Something to Think About this Week - Comfort Food
I love drinking a particular brand of coffee every morning – or as often as I can. Traverse City Cherry flavored, produced by the “Our Family” line of grocery stores. It’s a Michigan company, and the product is not available in Decatur. So every time we go up north to our cottage on Crystal Lake, I hit the two grocery stores in the county and load up on as many bags of it as I can. I then dole it out, drinking it sparingly, so as to make the batch last until I get back up north again (if you’re wondering why I don’t order some online, believe me, I’ve tried). I started drinking it decades ago, and doing so reminds me of cool summer mornings, listening to the birds, and watching the sunrise over the lake.
Our family still uses Andria’s steak marinade too. It’s made in O’Fallon, IL and we first started using it when we lived in Centralia. For the 8 years we lived in Baton Rouge, where it could not be found in our chain of Albertson’s, we had friends ship bottles of it down to us. The same could be said for “Slap Ya Mama,” a Cajun seasoning that we came to adore when living in Baton Rouge. Until we discovered that Walmart in Decatur sells it, we had friends from down south ship it up to us in Central, Illinois. And since living at the I-10/I-12 split, we can no longer think of spending the winter months between Christmas and Lent without homemade King Cakes, thanks to a fantastic recipe Amy learned which uses Crescent Rolls for the dough.
We’ve had three significant moves in our family life and each time, it has been hard to change some food habits we developed along the way. It shouldn’t be surprising. It really is called “comfort food” for a reason, because we are biologically hard-wired to form strong memories around food. Flavors that we taste are tied to the areas of the brain where emotional memories are storied. No wonder, then, that the food we consider “comfort food” is the kind of food that not only makes us feel good, but very likely is food that reminds us of enjoyable parts of our past. If we eat a plate of “Mom’s Meatloaf,” we are likely to be flooded with a host of memories from our childhood.

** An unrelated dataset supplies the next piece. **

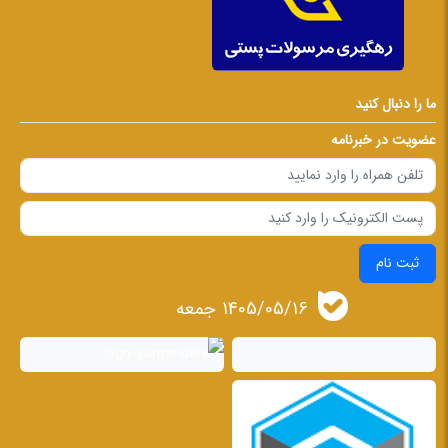
ما را دنبال کنید
عضویت در خبرنامه
ثبت نام
1405/05/16 جمعه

I understand that any conversation about food can be triggering to some who live daily with challenges related to this. But I lift this up to illustrate how profound a thing our spiritual ancestors did; something described in Acts 15. In building the church and growing the Christian movement in the years after Jesus left them, the early Christians essentially abandoned some long-standing food practices. Certain foods they previously avoided eating were now considered acceptable. Ways of eating and ingredients used in meals, which had been acceptable previously, were now considered unnecessary. If the saying is true that “Old habits die hard,” imagine how much harder it would be to change them if they were related to food and the memories we associate with them and… if the habits were part of food-related rituals believed necessary for salvation. That would really be something. And it was.
So when those early Christians, stuck and in danger of splitting and being divided over food practices, came together, discussed these issues together, and agreed together that everyone should make changes to help the church move forward as one body, they really did a powerfully, inspirational thing.